Scientists from southern, eastern and central Africa have came up with a new method of DNA fingerprinting for cassava identification and agro-biodiversity that they say will conserve local varieties and make disease-free cassava accessible to farmers, according to a report in IPPMedia.

They agreed during a two-day meeting in Dar es Salaam on a harmonized process to collect, evaluate, preserve, identify and exchange traditional cassava varieties, or landraces, to ensure breeders have access to a wide variety of diseases-free cassava material that is well documented with farmers’ information.

Such databases do not exist, with most landraces known only in the farmers’ fields, said Morag Ferguson, a molecular scientist with the International Institute of Tropical Agriculture, in the report.

These traditional varieties are a rich source of important genes for improving cassava through biotechnology or conventional breeding, yet very few of these varieties were conserved in germplasm repository, according to the report.

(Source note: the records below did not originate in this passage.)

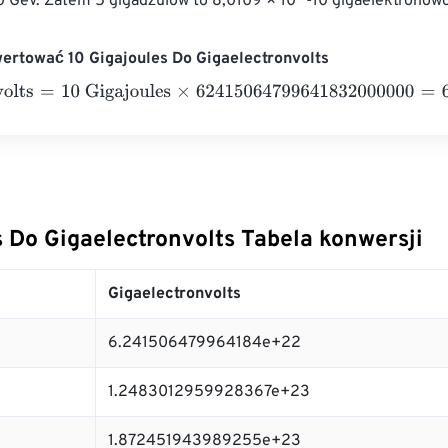
0 GeV. Zatem 5 gigadżulów to 8,0109 × 10^-10 gigaelektronowo
ertować 10 Gigajoules Do Gigaelectronvolts
lts
=
10 Gigajoules
×
62415064799641832000000
=
6.2415064
s Do Gigaelectronvolts Tabela konwersji
Gigaelectronvolts
6.241506479964184e+22
1.2483012959928367e+23
1.872451943989255e+23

Scientists agreed there was an urgent need to conserve traditional cassava varieties being grown by small holder farmers against deadly cassava diseases.

Dwindling cassava production is linked to viral diseases like the cassava brown streak and mosaic diseases devastating crops in the Great Lakes Region and threatening food security of more than 300 million people in Sub-Saharan Africa, according to Claude Fauquet, director of the Global Cassava Partnership for the 21st Century, the report said. A regional conservation effort that includes a regional gene bank will come in handy, he said.

“We need genetic diversity and farmers’ knowledge to develop varieties that will be accepted and adopted by farmers,” Ferguson said.